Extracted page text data
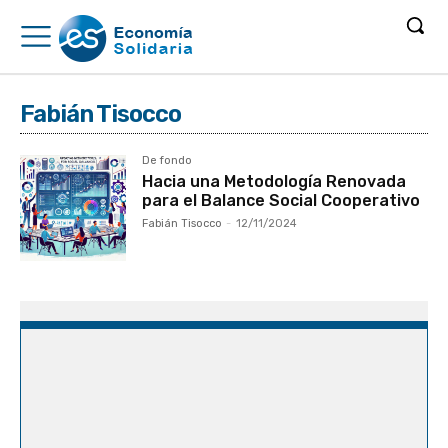
Fabián Tisocco
De fondo
Hacia una Metodología Renovada
para el Balance Social Cooperativo
Fabián Tisocco
-
12/11/2024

[Brief] Repeat every record precisely. Any picture among them stays out of the copy.

[Response area]
Fabián Tisocco
De fondo
Hacia una Metodología Renovada
para el Balance Social Cooperativo
Fabián Tisocco
-
12/11/2024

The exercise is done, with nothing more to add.